There's no temporary App Service Plan. You pay for the Service Plan, not for the App. Apps cost nothing, they are simply consuming resources on the Service Plan, its the Service Plan that "eats" money. You are getting billed according to the Service Plan tier and scale.
Pricing is based on the size and number of VM instances you run.
As I know, the scale out would create multiple copies of your web app and add a Load Balance to distribute the requests between them automatically. And you don't need to configure the load balance separately by yourself.
Assuming that you create a website (a windows server with IIS), then your website would has the App Pool which defines the available resources for your website. Each instance could handle a limited number of requests, in order to reduce the response time, you could scale out your website into multiple instances, then each web-server could split the work load. For more details, you could refer to Scaling Up and Scaling Out in Windows Azure Web Sites and this tutorial for a better understanding of Azure Web App auto scale.
As #4c74356b41 said when you scale out you are going to get more physical resources (i.e VM's with more compute, memory and storage). Also one correction as per Azure documentation, scale out is going to effect all apps in app service plan. see below link and the point to note is
"The scale settings take only seconds to apply and affect all apps in your App Service plan. They do not require you to change your code or redeploy your application" -
https://azure.microsoft.com/en-us/documentation/articles/web-sites-scale/
The docs answer this clearly: https://learn.microsoft.com/en-us/azure/app-service/overview-hosting-plans#how-does-my-app-run-and-scale
In this way, the App Service plan is the scale unit of the App Service apps. If the plan is configured to run five VM instances, then all apps in the plan run on all five instances. If the plan is configured for autoscaling, then all apps in the plan are scaled out together based on the autoscale settings.

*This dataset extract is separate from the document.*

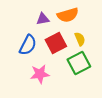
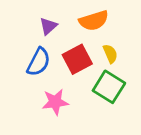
purple triangle: (43, 19) -> (48, 26), moved, turned -32
green square: (79, 63) -> (109, 87), turned -30

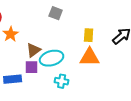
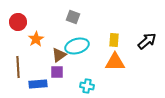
gray square: (56, 13) -> (73, 17), moved
cyan ellipse: (52, 58) -> (77, 46), moved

How to know which website under an app service is consuming CPU

I have an Azure App Service Plan on the S3 tier which runs many websites. The service plan is spread across 3 instances. Occasionally I'm seeing periods of high CPU usage for the service plan coupled with general sluggish performance for all websites.
Is there a way (ideally through the portal) to see which website is consuming these resources without going into each of the individual sites? Similar to how a SQL Azure Elastic Pool shows which databases are consuming resources.

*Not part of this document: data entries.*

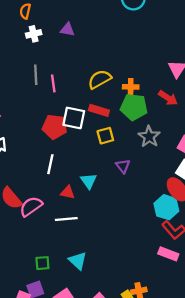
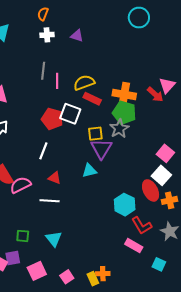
yellow semicircle: (100, 79) -> (84, 83), moved
orange cross: (131, 87) -> (124, 95), size x1.6
red arrow: (168, 98) -> (155, 94), moved
red rectangle: (99, 110) -> (92, 99), moved
gray star: (149, 137) -> (119, 129), moved
purple triangle: (123, 166) -> (101, 149), moved, size x1.6
cyan triangle: (89, 181) -> (89, 171), moved, turned 42
cyan hexagon: (166, 207) -> (125, 205), moved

As I know, we could not find the web app CPU usage of each site in Azure App Service Plan. All apps related to a Azure App Service Plan share the same resource, it only gives Azure App Service plan CPU usage in Azure portal. At currently, I am afraid you need to go into each of the sites to find out which use the most.

Azure: Pricing of deployment slots for an Azure App Service

Azure: Pricing of deployment slots for an Azure App Service.

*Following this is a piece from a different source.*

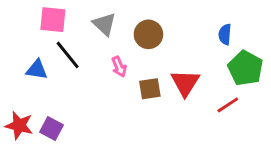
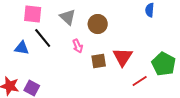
blue semicircle: (225, 34) -> (150, 10), moved
green pentagon: (245, 68) -> (164, 64), moved
red line: (228, 105) -> (140, 81), moved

Using an S1 App Service Plan, my web site has up to 5 slots for web app staging.
How are those slots charged? Are they billed only if used? Included in the S1 fee? or something else.
Michael, it part of the app service plan itself. You will see for example that for Azure App Services that standard and premium instances include staging slots. Standard has 5 and premium has 20. They are not priced separate from the plan.
https://azure.microsoft.com/en-us/pricing/details/app-service/plans/
The staging slots are included as part of your App Service tier. A used slot does not cause extra charges as far as the App Service pricing goes. But since they are part of a shared resource, usage on a staging slot can effect the overall performance of the VM. However, a staged site may incur other costs on Azure. If the running of that slot consumes blob data storage, send queue messages, etc. then those costs will still have to be paid as part of the overall application framework.
Should be pay per usage. Azure App Service is charged base on the plan that you are on, all your slots and main site are on the same VM which will cause usage of compute hour.